Réduits à l’essentiel objectivable.

Chacun·e a sa propre analyse de ce tournant  majeur de la situation mondiale. Mais cet enchainement d’événements agit directement sur le déroulement de la guerre que mène la Russie en Ukraine.

Cependant, si les membres de notre Réseau de Solidarité à la Résistance Ukrainienne (RESU) se sont donnés pour tâche d’analyser les modifications politiques et stratégiques concernant la guerre en Ukraine, il n’est pas dans leur champ d’activité de s’inscrire dans des positionnements ou des actions concernant des luttes, certes souvent légitimes, non directement liés à notre plate-forme d’orientation.
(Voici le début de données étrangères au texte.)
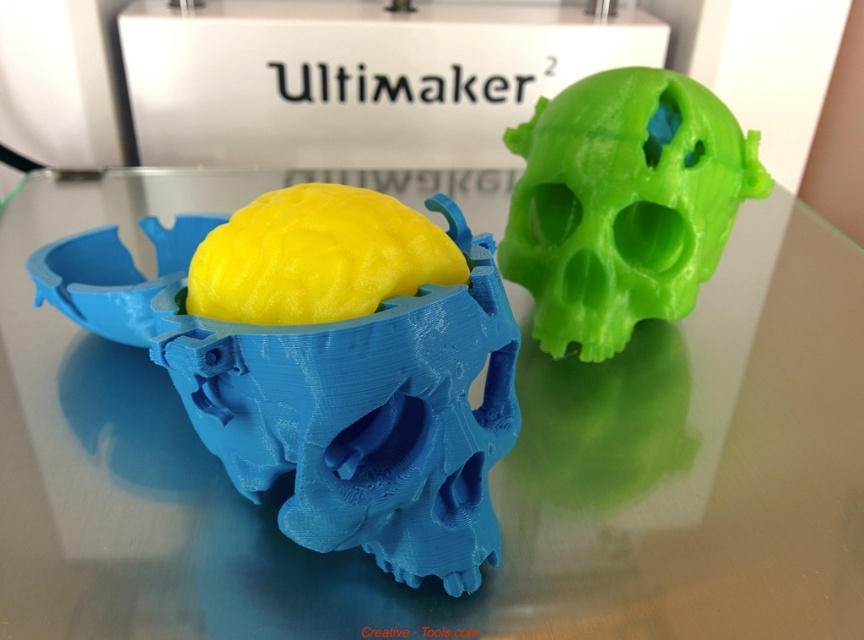 Question: Does transparent glass skull at center have a smaller size compared to green matte skull at upper right?

Choices:
 (A) no
 (B) yes

Answer: (A)

Question: Which object is closer to the camera taking this photo?

Choices:
 (A) green matte skull at upper right
 (B) transparent glass skull at center

Answer: (B)

Question: Which point is farther to the camera?

Choices:
 (A) (621, 536)
 (B) (586, 248)

Answer: (B)

Question: Which point is farther to the camera?

Choices:
 (A) transparent glass skull at center
 (B) green matte skull at upper right

Answer: (B)

Question: Does transparent glass skull at center have a greater width compared to green matte skull at upper right?

Choices:
 (A) no
 (B) yes

Answer: (B)

Question: Can you confirm if transparent glass skull at center is thinner than green matte skull at upper right?

Choices:
 (A) no
 (B) yes

Answer: (A) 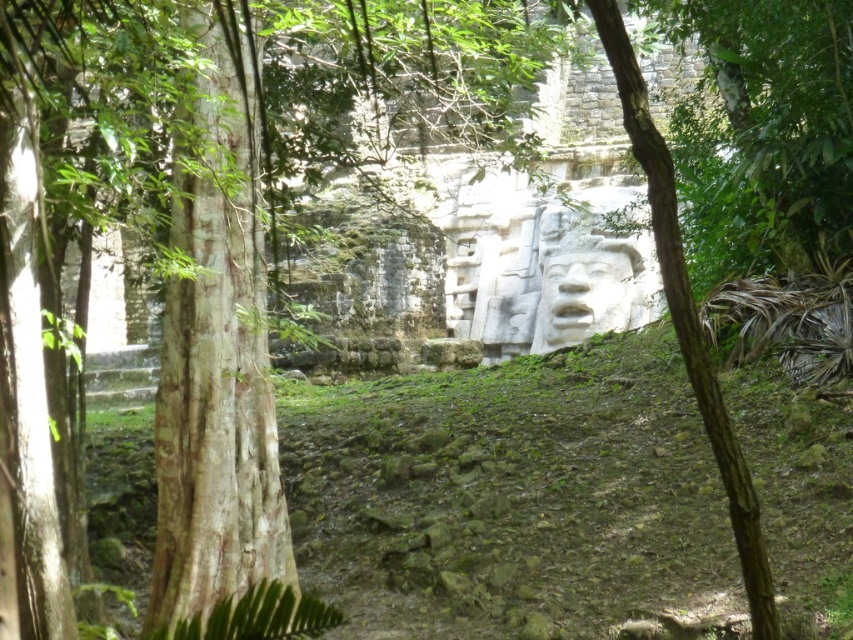 Question: Is white stone carving at center above white stone face at center?

Choices:
 (A) no
 (B) yes

Answer: (B)

Question: Can you confirm if white stone carving at center is positioned to the left of white stone face at center?

Choices:
 (A) yes
 (B) no

Answer: (B)

Question: Is white stone carving at center smaller than white stone face at center?

Choices:
 (A) yes
 (B) no

Answer: (B)

Question: Which point is closer to the camera taking this photo?

Choices:
 (A) (630, 278)
 (B) (608, 298)

Answer: (B)

Question: Among these objects, which one is nearest to the camera?

Choices:
 (A) white stone face at center
 (B) white stone carving at center

Answer: (A)

Question: Which point is farther from the camera taking this photo?

Choices:
 (A) (611, 316)
 (B) (561, 266)

Answer: (B) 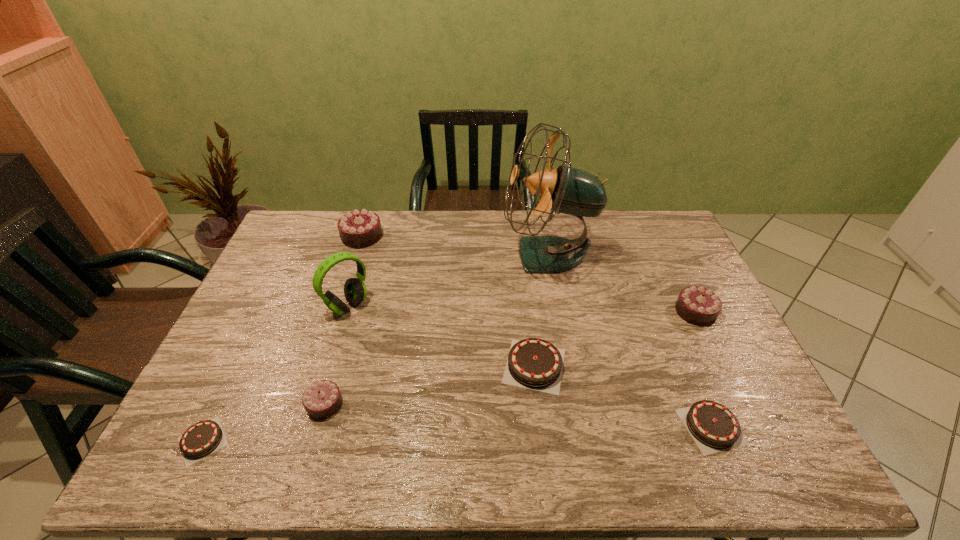 The height and width of the screenshot is (540, 960). Identify the location of the farthest brown chocolate cake. (533, 363).

Identify the location of the second biggest brown chocolate cake. (714, 428).

Where is `the rightmost brown chocolate cake`? The height and width of the screenshot is (540, 960). the rightmost brown chocolate cake is located at coordinates (714, 428).

The height and width of the screenshot is (540, 960). Identify the location of the shortest object. (203, 438).

Find the location of a particular element. This screenshot has width=960, height=540. the leftmost object is located at coordinates (203, 438).

The height and width of the screenshot is (540, 960). Find the location of `vacant position located on the front-facing side of the tallest object for air flow`. vacant position located on the front-facing side of the tallest object for air flow is located at coordinates point(393,255).

Locate an element on the screen. This screenshot has width=960, height=540. vacant region located on the front-facing side of the tallest object for air flow is located at coordinates (427, 255).

This screenshot has height=540, width=960. I want to click on vacant space located 0.120m on the front-facing side of the tallest object for air flow, so click(x=468, y=255).

Find the location of a particular element. free spot located on the left of the seventh shortest object is located at coordinates (275, 306).

Where is `vacant area situated on the front of the sixth shortest object`? The height and width of the screenshot is (540, 960). vacant area situated on the front of the sixth shortest object is located at coordinates (350, 274). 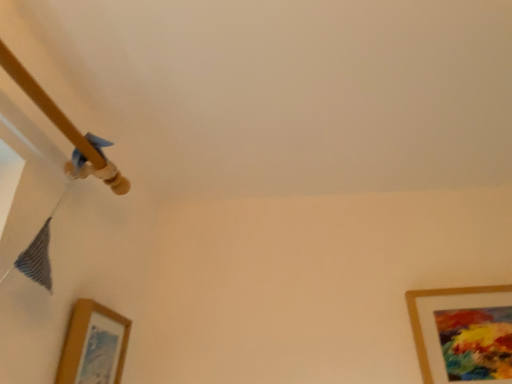 Question: From the image's perspective, is gold matte picture frame at lower right, which appears as the 2th picture frame when viewed from the left, located above or below wooden picture frame at lower left, the 1th picture frame in the left-to-right sequence?

Choices:
 (A) above
 (B) below

Answer: (B)

Question: Looking at the image, does gold matte picture frame at lower right, which appears as the first picture frame when viewed from the right, seem bigger or smaller compared to wooden picture frame at lower left, arranged as the second picture frame when viewed from the right?

Choices:
 (A) big
 (B) small

Answer: (A)

Question: Considering the positions of point (457, 352) and point (108, 352), is point (457, 352) closer or farther from the camera than point (108, 352)?

Choices:
 (A) farther
 (B) closer

Answer: (A)

Question: From the image's perspective, is wooden picture frame at lower left, arranged as the second picture frame when viewed from the right, located above or below gold matte picture frame at lower right, which appears as the 2th picture frame when viewed from the left?

Choices:
 (A) below
 (B) above

Answer: (B)

Question: Based on their sizes in the image, would you say wooden picture frame at lower left, arranged as the second picture frame when viewed from the right, is bigger or smaller than gold matte picture frame at lower right, which appears as the 2th picture frame when viewed from the left?

Choices:
 (A) big
 (B) small

Answer: (B)

Question: Is point (124, 324) closer or farther from the camera than point (498, 304)?

Choices:
 (A) farther
 (B) closer

Answer: (B)

Question: Visually, is wooden picture frame at lower left, the 1th picture frame in the left-to-right sequence, positioned to the left or to the right of gold matte picture frame at lower right, which appears as the 2th picture frame when viewed from the left?

Choices:
 (A) right
 (B) left

Answer: (B)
Et cela d’autant plus que nous venons de nous constituer officiellement en association RESU France avec un objectif clair et précis.
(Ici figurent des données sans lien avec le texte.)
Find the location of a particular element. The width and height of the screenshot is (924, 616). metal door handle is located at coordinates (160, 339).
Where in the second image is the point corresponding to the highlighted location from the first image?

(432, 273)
Il est vrai que, dans un contexte néolibéral mondial, la tentation du « tout est dans tout » est compréhensible. Mais seule une approche précise peut faire comprendre la légitimité et la nécessité de notre lutte en soutien au peuple ukrainien victime de l’impérialisme russe. Le caractère colonial de la guerre menée par le Kremlin est indéniable. D’autres politiques sont aussi les résultantes d’un colonialisme assumé mais la pensée, l’analyse, ne peuvent progresser par syllogismes.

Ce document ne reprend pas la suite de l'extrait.